Sonreí tímidamente e hice lo mismo desde mi flanco, de tal manera que nuestras manos tan sólo quedaron separadas por dos centímetros de vidrio traslúcido. Era fantástico. Tal vez, por fin, alguien me estaba reclamando.

¿Era posible que aquel individuo estuviera invitándome a unirme a ellos? ¿Era posible que, después de tanta soledad, alguno de los dos bandos me aceptara tal y como soy? Y, más importante aún, ¿era factible que aquel zombi fuera igual que yo? ¿Con la misma maldición? ¿Que me hubiese encontrado y estuviera dispuesto a ser mi compañero?

Miles de ideas brotaron en mi cabeza, acompañadas por una dulce melodía de salvación. De ser así, sería magnífico. Ya no volvería a estar solo. Mis intentos fallidos por relacionarme con los de mi especie muy pronto verían su fin.

Me dispuse a salir afuera, a abandonarlo todo y a darle la bienvenida. Pero enseguida comprendí que sus intenciones estaban muy lejos de hacer más llevadera mi existencia, tal y como había creído. Justo cuando iba a deslizar el cerrojo de la puerta, aquel zombi husmeó excitado el aire y cambió su expresión violentamente. Abrió de repente su negra boca para gruñir como un tigre salvaje y empezó a dar cabezazos contra el cristal, manchándolo con sus babas corrompidas. Mi bobalicona sonrisa fue desvaneciéndose poco a poco ante semejante desengaño, por lo que me aparté de la puerta. Aquél no era ningún zombi «sin clasificar» como yo. Y desde luego no era a mí a quien buscaba.

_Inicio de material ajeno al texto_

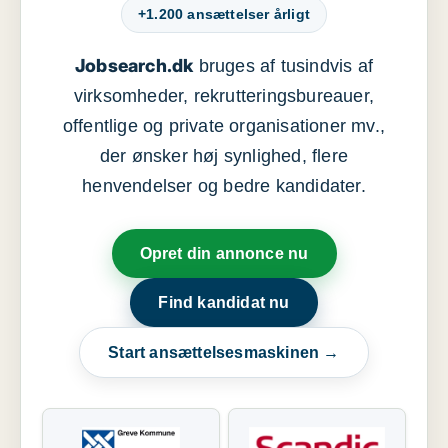
+1.200 ansættelser årligt
Jobsearch.dk
bruges af tusindvis af
virksomheder, rekrutteringsbureauer,
offentlige og private organisationer mv.,
der ønsker høj synlighed, flere
henvendelser og bedre kandidater.
Opret din annonce nu
Find kandidat nu
Start ansættelsesmaskinen →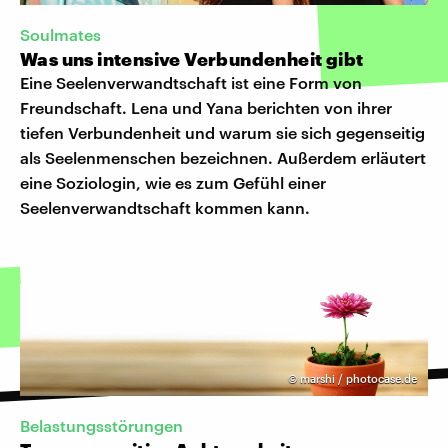
Soulmates
Was uns intensive Verbundenheit gibt
Eine Seelenverwandtschaft ist eine Form von
Freundschaft. Lena und Yana berichten von ihrer
tiefen Verbundenheit und warum sie sich gegenseitig
als Seelenmenschen bezeichnen. Außerdem erläutert
eine Soziologin, wie es zum Gefühl einer
Seelenverwandtschaft kommen kann.
©
marshi / photocase.de
Belastungsstörungen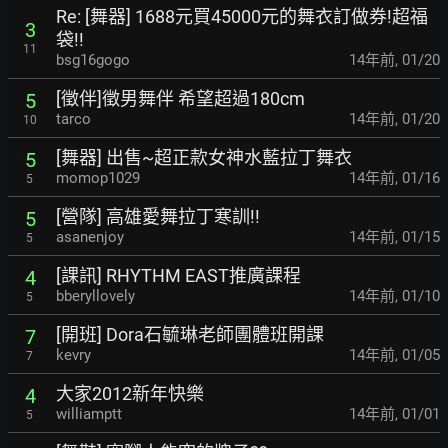
Re: [舞器] 1688元買45000元的舞衣訂做券!超福
3
袋!!
11
bsg16gogo
14年前
,
01/20
[徵伴]徵男舞伴 希望超過180cm
5
tarco
14年前
,
01/20
10
[舞器] 出售~超正款女神水藍拉丁舞衣
5
momop1029
14年前
,
01/16
5
[營隊] 高雄愛舞拉丁寒訓!!
5
asanenjoy
14年前
,
01/15
5
[課訊] RHYTHM EAST推廣課程
4
bberyllovely
14年前
,
01/10
5
[開班] Dora石毓琳老師團體班開課
7
kevry
14年前
,
01/05
7
大家2012新年快樂
4
williamptt
14年前
,
01/01
5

Sus puños aporrearon con fuerza el vidrio y a los pocos segundos distinguí unas sombras que se acercaban desde diversas esquinas de la calle, atraídas por unos aullidos de guerra caníbales. Sin ninguna duda, acababan de descubrir lo que había dentro de aquella tienda.

Y lo querían…

No os imagináis la cara que puse en aquellos momentos, cuando mis utopías se esfumaron por completo y volví a tocar tierra de nuevo. Me recordó a la sensación que tenía de pequeño, cuando hacía alguna trastada y sabía que me esperaba una bronca inminente.

—Mierda… —articulé entre dientes—. Anette me va a matar.

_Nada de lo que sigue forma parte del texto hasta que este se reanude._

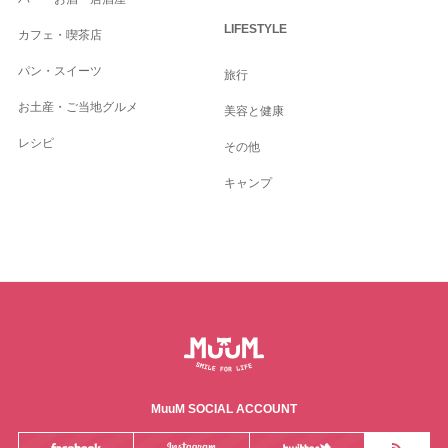
LIFESTYLE
カフェ・喫茶店
パン・スイーツ
旅行
お土産・ご当地グルメ
美容と健康
レシピ
その他
キャンプ
MuuM SOCIAL ACCOUNT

Más me habría valido pasar desapercibido y no haberme acercado al cristal. Al seguirle el juego equivocado al podrido, hice que centrara su atención en la tienda, y eso fue un fallo garrafal. Apenas transcurrido un minuto ya había más de una docena de zombis intentando entrar forzosamente en el refugio y amortiguando con sus manotazos el sonido del viento exterior como si nunca hubiese existido; un refugio donde se guarecían dos personas a las que había jurado ayudar. La cosa habría sido bien distinta si no hubiese dado mi palabra, pero lo había hecho. Qué se le iba a hacer. No podía marcharme sin más. Por si fuera poco, la tienda no disponía de puerta trasera. «Joder…», me lamenté. Definitivamente, la situación pintaba muy mal. Sería el fin para ellas dos si no las sacaba de ahí enseguida. Con cada segundo que esperara aparecerían más, siempre lo hacían.

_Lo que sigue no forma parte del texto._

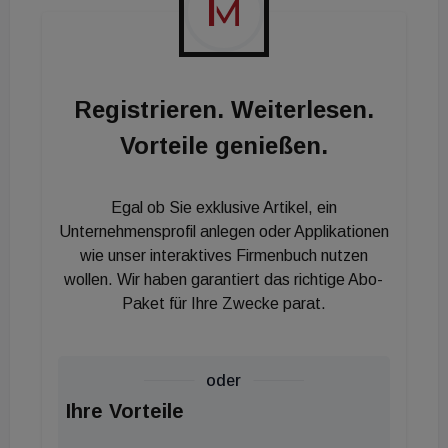
Registrieren. Weiterlesen.
Vorteile genießen.
Egal ob Sie exklusive Artikel, ein
Unternehmensprofil anlegen oder Applikationen
wie unser interaktives Firmenbuch nutzen
wollen. Wir haben garantiert das richtige Abo-
Paket für Ihre Zwecke parat.
oder
Ihre Vorteile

Temiendo más por la reacción de la temperamental fémina que por los propios zombis, me acerqué casi de puntillas hasta la salita donde dormían, carraspeé y di unos toquecitos discretos a la puerta.

—¿Anette…?

Al ver que no contestaba, decidí que no era momento de andarse con sutilezas y llamé sin dilación.

—¡Despierta!

Se escuchó un ruido precipitado desde el interior y luego la puerta se entreabrió. Su delgada cara asomó por el hueco, con los ojos achinados por el sueño.

—¿Qué pasa, Erico? ¿Qué hora es?

—Hora de decirte que, a menos que sepáis cómo tele transportaros, tenéis un grave problema. Señalé el escaparate de la entrada y, aunque la oscuridad del ambiente era de lo más espesa, pude distinguir perfectamente cómo sus ojos se abrían de par en par.